If a person responds to ketamine, it can rapidly reduce suicidality (life-threatening thoughts and acts) and relieve other serious symptoms of depression. Ketamine also can be effective for treating depression combined with anxiety.
Other treatments for suicidal thoughts and depression often take weeks or even months to take effect, and some people need to try several medications or approaches to gain relief. This is true for talk therapies, antidepressant medicines, transcranial magnetic stimulation (TMS), and electroconvulsive therapy (ECT).
Are there different types of ketamine?
Two main types of ketamine are used to treat major depression that hasn’t responded to two or more medications (treatment-resistant depression) and at Lake Mary Behavioral and Infusion Center we offer both.
- Racemic ketamine, which given as an infusion into the bloodstream. This is sometimes called intravenous, or IV, ketamine. It is a mixture of two mirror-image molecules: “R” and “S” ketamine. While it was approved decades ago as an anesthetic by the FDA, it is used off-label to treat depression.
- Esketamine (Spravato), which the FDA approved, is given as a nasal spray. It uses only the “S” molecule.
Thus far, most research has been on ketamine infusions.
The two forms of ketamine interact differently with receptors in the brain. The delivery of ketamine and the type given affect drug effectiveness and side effects.
How does ketamine work?
It’s not entirely clear how ketamine works. Because it exerts an antidepressant effect through a new mechanism, ketamine may be able to help people successfully manage depression when other treatments have not worked.
One likely target for ketamine is NMDA receptors in the brain. By binding to these receptors, ketamine appears to increase the amount of a neurotransmitter called glutamate in the spaces between neurons. Glutamate then activates connections in another receptor, called the AMPA receptor. Together, the initial blockade of NMDA receptors and activation of AMPA receptors lead to the release of other molecules that help neurons communicate with each other along new pathways. Known as synaptogenesis, this process likely affects mood, thought patterns, and cognition.
Ketamine also may influence depression in other ways. For example, it might reduce signals involved in inflammation, which has been linked to mood disorders, or facilitate communication within specific areas in the brain. Most likely, ketamine works in several ways at the same time, many of which are being studied.
What are the possible side effects of ketamine?
All drugs have side effects. When someone is suicidal or severely depressed, possible benefits may outweigh possible risks.
Ketamine given by infusion may cause:
- high blood pressure
- nausea and vomiting
- perceptual disturbances (time appearing to speed up or slow down; colors, textures, and noises that seem especially stimulating; blurry vision)
- dissociation (sometimes called out-of-body experiences); rarely, a person may feel as if they are looking down on their body, for example.
Generally, any changes in perception or dissociation are most noticeable during the first infusion and end very quickly afterward.

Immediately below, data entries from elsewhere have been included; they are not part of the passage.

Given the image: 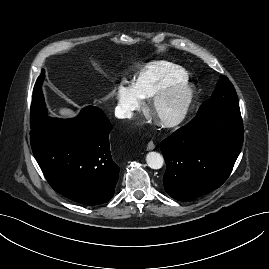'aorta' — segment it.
I'll list each match as a JSON object with an SVG mask.
<instances>
[{
    "label": "aorta",
    "mask_w": 269,
    "mask_h": 269,
    "mask_svg": "<svg viewBox=\"0 0 269 269\" xmlns=\"http://www.w3.org/2000/svg\"><path fill=\"white\" fill-rule=\"evenodd\" d=\"M146 163L152 169H160L163 166L164 159L158 152H149L146 155Z\"/></svg>",
    "instance_id": "1"
}]
</instances>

Esketamine nasal spray may cause the same side effects. However, the timing and intensity of those effects is different.
Long-term or frequent use of ketamine may have additional side effects. More research on this is needed.

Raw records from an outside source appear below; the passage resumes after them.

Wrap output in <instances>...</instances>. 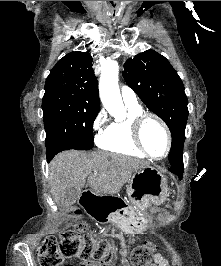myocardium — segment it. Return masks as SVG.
I'll use <instances>...</instances> for the list:
<instances>
[{
  "mask_svg": "<svg viewBox=\"0 0 221 266\" xmlns=\"http://www.w3.org/2000/svg\"><path fill=\"white\" fill-rule=\"evenodd\" d=\"M148 119H153L155 120L162 130L164 131L165 137H166V149L165 152L162 156L160 157H155L151 155L146 147L143 144L142 141V128L146 120ZM131 134H132V139L134 144L138 147V149L148 158L154 160V161H161L165 159L170 150H171V145H172V138H171V133L170 130L167 126V124L156 114L151 113V112H140L139 114L135 115L131 121Z\"/></svg>",
  "mask_w": 221,
  "mask_h": 266,
  "instance_id": "f54148a6",
  "label": "myocardium"
}]
</instances>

What else should you know about ketamine?
- A much lower dose of ketamine is given for depression compared with the dose necessary for anesthesia.
- Like opioids, ketamine has addictive properties. It’s important to understand this when weighing risks and benefits. If you have a history of substance abuse –– such as alcohol or drugs –– it’s especially important for you and your doctor to consider whether ketamine is a good option for you.